Hive Minder
...
A week ago, Robb and I put a beehive in the yard of the neighbor who first taught me to spin. She and her partner have a charming garden, and I was delighted to provide them with some bees.
The bees we gave them were the swarm that had landed in our Santa Rosa plum. Prior to moving the bees out of our yard, we did a quick inspection to be certain that the bees looked healthy and spry.
The only problem that we observed was of our own making. We had not filled the entire hive box with frames, and since the bees had open space, they had attached a paddle of comb in the roof of their hive.
We carefully freed this structure, and then rubber-banded it into an empty frame. (I wrote about this technique, just yesterday.) Today, a week later, the bees had already connected the comb to the frame. The girls were hard at work.
They were building lovely fresh comb, and were very relaxed during my inspection. These are wonderfully calm creatures.
Notice the super-fancy catfood cans under the legs of the hive. These can be filled with water, to create an ant-proof moat.
At the time we moved the hive, we added a frame of developing eggs and also capped brood from the Magnolia hive. This way, if anything happened to the Santa Rosa hive's queen, the bees could make another from one of the eggs. I like to offer this bit of insurance to any new colonies.
It was a good thing that I did this, because the bees apparently thought they needed to make a new queen. When I inspected this frame, I saw that the bees had created four emergency queen cells. When the bees are building cells in advance of growing queens, they tend to build on the bottom edges of the comb. In emergency situations, I understand that they build the cells wherever there's a viable larva.
See those peanut-like structures? Those presumably contain queen pupae.
This photograph shows two more queen cells. There's a large closed cup in the upper right area, and also another smaller open cell on the lower left, in which you can see a larval bee. This larva should be receiving special food from the worker bees, which will enable it to develop into a queen bee. Any fertilized bee egg has the potential to become a queen, although only the ones fed on an exclusive diet of so-called royal jelly develop fully functioning reproductive systems.

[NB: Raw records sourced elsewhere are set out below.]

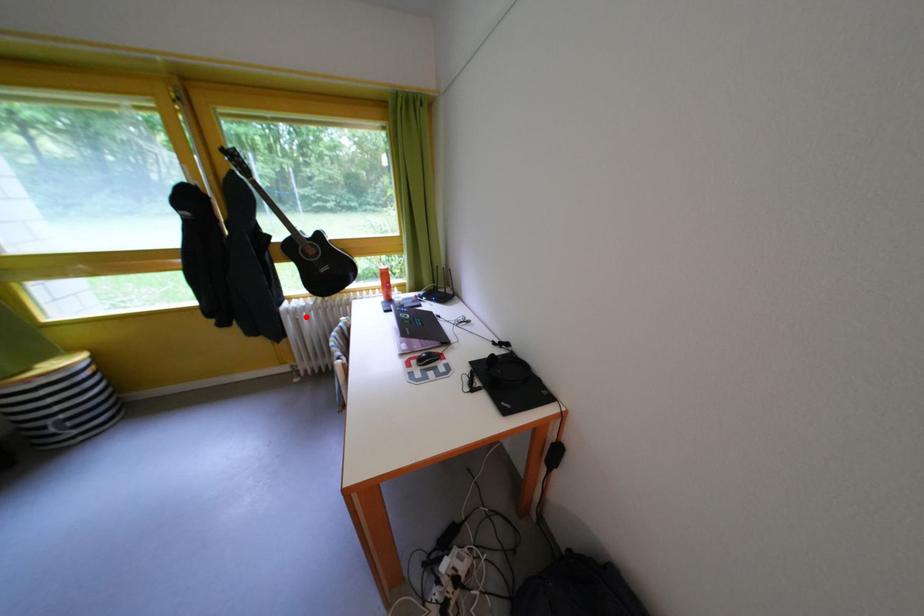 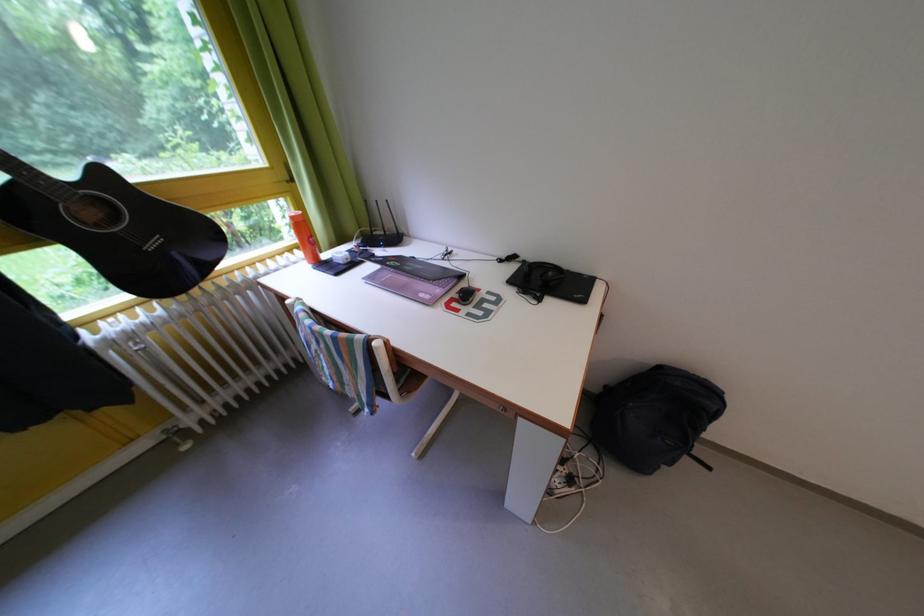 Find the pixel in the second image that matches the highlighted location in the first image.

(140, 342) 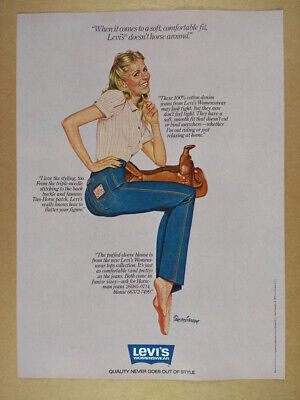 Where is `handle`? handle is located at coordinates (x=190, y=146). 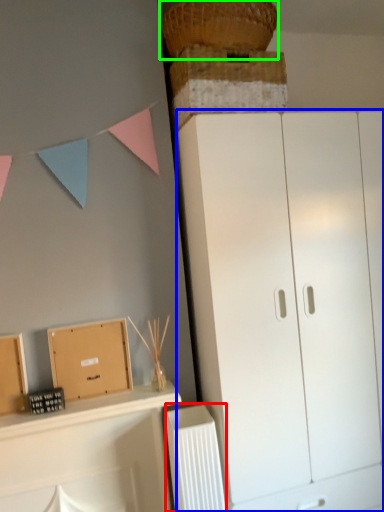 Question: Which is nearer to the radiator (highlighted by a red box)? cupboard (highlighted by a blue box) or basket (highlighted by a green box).

Choices:
 (A) cupboard
 (B) basket

Answer: (A) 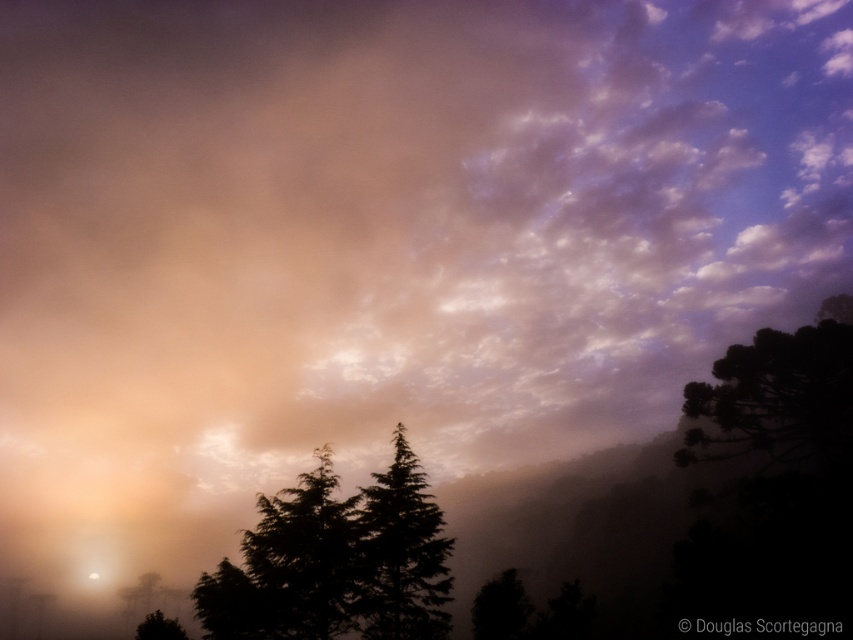 Question: Which point is farther to the camera?

Choices:
 (A) dark green textured tree at center
 (B) dark green leafy tree at lower left
 (C) dark green leafy tree at lower right

Answer: (B)

Question: Is dark green textured tree at center behind silhouette evergreen tree at center?

Choices:
 (A) yes
 (B) no

Answer: (A)

Question: Considering the real-world distances, which object is farthest from the dark green leafy tree at lower left?

Choices:
 (A) dark green textured tree at right
 (B) silhouette evergreen tree at center
 (C) dark green textured tree at center
 (D) silhouette/transparent tree at center

Answer: (A)

Question: Is silhouette evergreen tree at center above dark green leafy tree at lower left?

Choices:
 (A) no
 (B) yes

Answer: (B)

Question: Which of the following is the farthest from the observer?

Choices:
 (A) dark green textured tree at right
 (B) dark green leafy tree at lower right
 (C) dark green textured tree at center
 (D) silhouette evergreen tree at center

Answer: (A)

Question: Is dark green textured tree at center positioned at the back of dark green leafy tree at lower left?

Choices:
 (A) yes
 (B) no

Answer: (B) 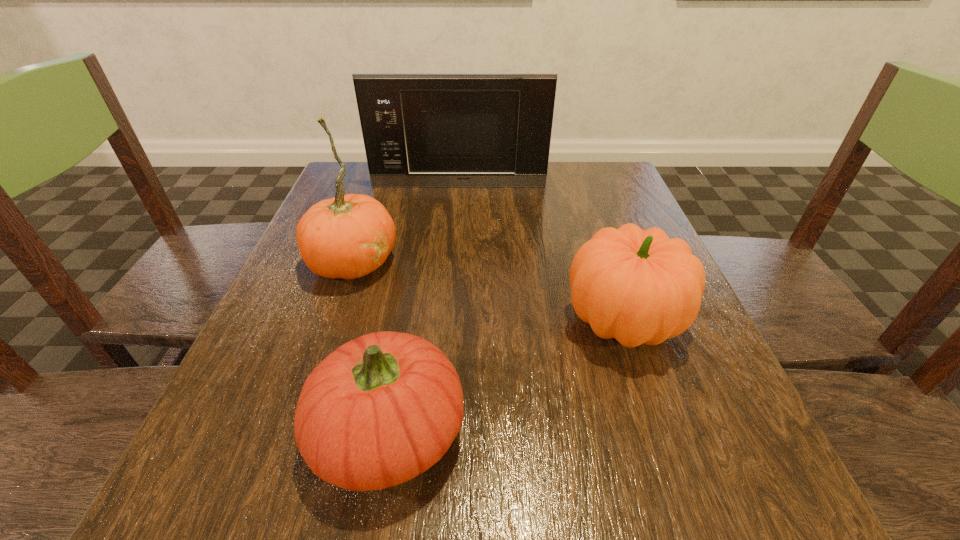 The width and height of the screenshot is (960, 540). I want to click on the farthest object, so click(x=420, y=130).

You are a GUI agent. You are given a task and a screenshot of the screen. Output one action in this format:
    pyautogui.click(x=<x>, y=<y>)
    Task: Click on the tallest pumpkin
    
    Given the screenshot: What is the action you would take?
    tap(348, 236)

The width and height of the screenshot is (960, 540). I want to click on the rightmost pumpkin, so point(636,286).

The height and width of the screenshot is (540, 960). What are the coordinates of `the nearest pumpkin` in the screenshot? It's located at (381, 409).

You are a GUI agent. You are given a task and a screenshot of the screen. Output one action in this format:
    pyautogui.click(x=<x>, y=<y>)
    Task: Click on the vacant space positioned on the front panel of the microwave oven
    Image resolution: width=960 pixels, height=540 pixels.
    Given the screenshot: What is the action you would take?
    pyautogui.click(x=458, y=205)

Locate an element on the screen. The image size is (960, 540). vacant position located 0.230m on the right of the tallest pumpkin is located at coordinates (514, 261).

Find the location of `vacant space situated 0.150m on the left of the rightmost pumpkin`. vacant space situated 0.150m on the left of the rightmost pumpkin is located at coordinates (476, 321).

Where is `free space located on the back of the nearest pumpkin`? This screenshot has width=960, height=540. free space located on the back of the nearest pumpkin is located at coordinates (420, 246).

Find the location of a particular element. The width and height of the screenshot is (960, 540). object at the far edge is located at coordinates click(x=420, y=130).

Where is `object that is at the near edge`? object that is at the near edge is located at coordinates pos(381,409). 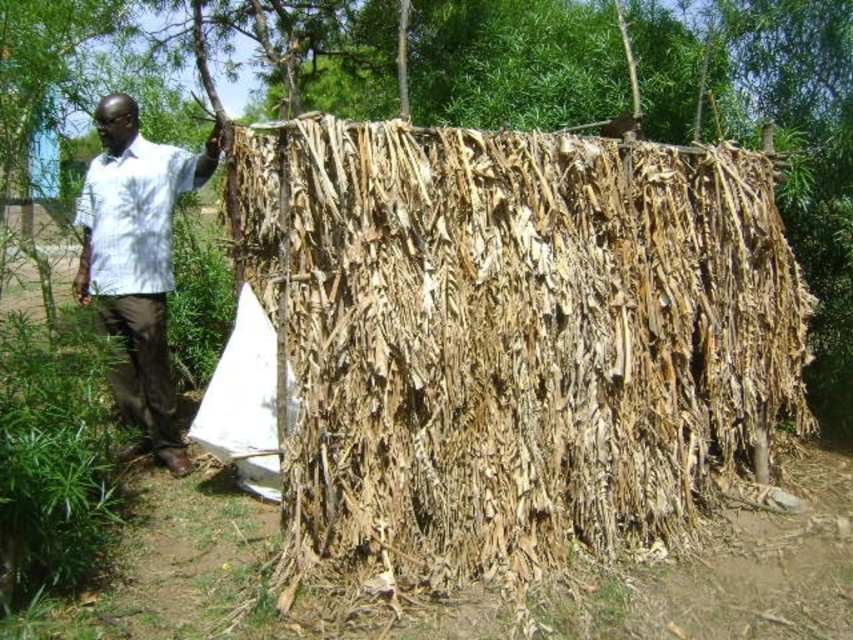 You are a photographer trying to capture the man in the white shirt at left and the white textured shirt at left. Since both shirts are white, which one would be easier to see in the photo?

The white shirt at left is in front of the white textured shirt at left, so it would be easier to see in the photo because it is closer to the camera.

You are a visitor at a rural fair and see the brown dried leaves at center and the white shirt at left. Which object is positioned more to the east in the scene?

The brown dried leaves at center are to the right of the white shirt at left, so the brown dried leaves at center are positioned more to the east.

You are a photographer trying to capture the man in the white shirt at left and the white textured shirt at left. Which shirt is closer to the camera?

The white shirt at left is positioned under the white textured shirt at left, so the white textured shirt at left is closer to the camera. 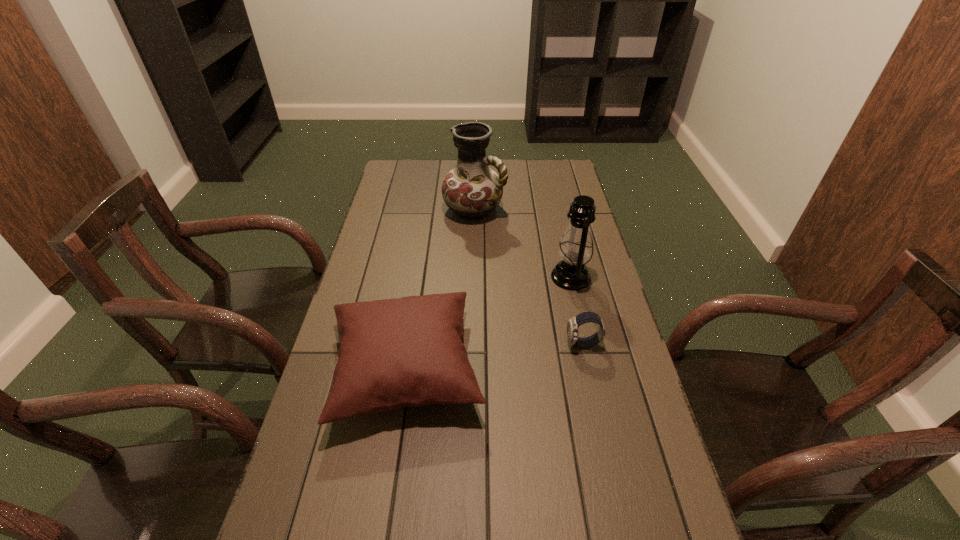 At what (x,y) coordinates should I click in order to perform the action: click on object that is at the left edge. Please return your answer as a coordinate pair (x, y). The image size is (960, 540). Looking at the image, I should click on (405, 352).

The width and height of the screenshot is (960, 540). In order to click on oil lamp situated at the right edge in this screenshot , I will do `click(576, 246)`.

At what (x,y) coordinates should I click in order to perform the action: click on watch that is at the right edge. Please return your answer as a coordinate pair (x, y). The height and width of the screenshot is (540, 960). Looking at the image, I should click on (573, 324).

The width and height of the screenshot is (960, 540). In the image, there is a desktop. What are the coordinates of `vacant space at the left edge` in the screenshot? It's located at (363, 416).

Locate an element on the screen. vacant space at the right edge of the desktop is located at coordinates (584, 303).

Image resolution: width=960 pixels, height=540 pixels. I want to click on blank area at the far right corner, so click(x=541, y=178).

Find the location of a particular element. This screenshot has height=540, width=960. free spot between the watch and the third nearest object is located at coordinates (577, 310).

At what (x,y) coordinates should I click in order to perform the action: click on vacant area between the cushion and the watch. Please return your answer as a coordinate pair (x, y). Looking at the image, I should click on (494, 356).

Locate an element on the screen. unoccupied position between the oil lamp and the vase is located at coordinates (522, 244).

You are a GUI agent. You are given a task and a screenshot of the screen. Output one action in this format:
    pyautogui.click(x=<x>, y=<y>)
    Task: Click on the free space between the third tallest object and the second farthest object
    Image resolution: width=960 pixels, height=540 pixels.
    Given the screenshot: What is the action you would take?
    pyautogui.click(x=488, y=323) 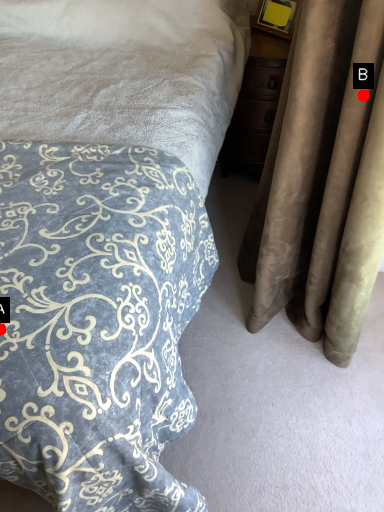 Question: Two points are circled on the image, labeled by A and B beside each circle. Which of the following is the farthest from the observer?

Choices:
 (A) A is further
 (B) B is further

Answer: (B)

Unfertilized eggs become the male drone bees, and the queen is capable of choosing if she'll lay fertilized or unfertilized eggs, depending on the needs of the colony.
Once this cell is capped, the bee will pupate. In about eight or nine days, a young queen bee should hatch out. There are a variety of possible ways things could go, if all of the queen cells produce healthy queens. The first to emerge could sting the other queens in their cells, thus eliminating her rivals. The first queen could hatch and any subsequent queens could recruit a following and vamoose before her sister kills her. Or, in some rare cases, they could live together in harmony. And goodness only knows how many more variations are possible, if this colony of bees already has a mature queen...
Only time will tell how this will work out.
Comments
I am greatly encouraged by your efforts and hope to try again one day!
~Traveling Garden Gnome
Do you have the contact details of anyone who can supply you with another mated Queen? I've heard that Queens coming from emergency cells oft times are poor producers.
And I can't believe how yellow your bees are. Mine are nearly all black with just three yellow stripes.
Also, I hate the thought of killing queen bees. It just doesn't seem right.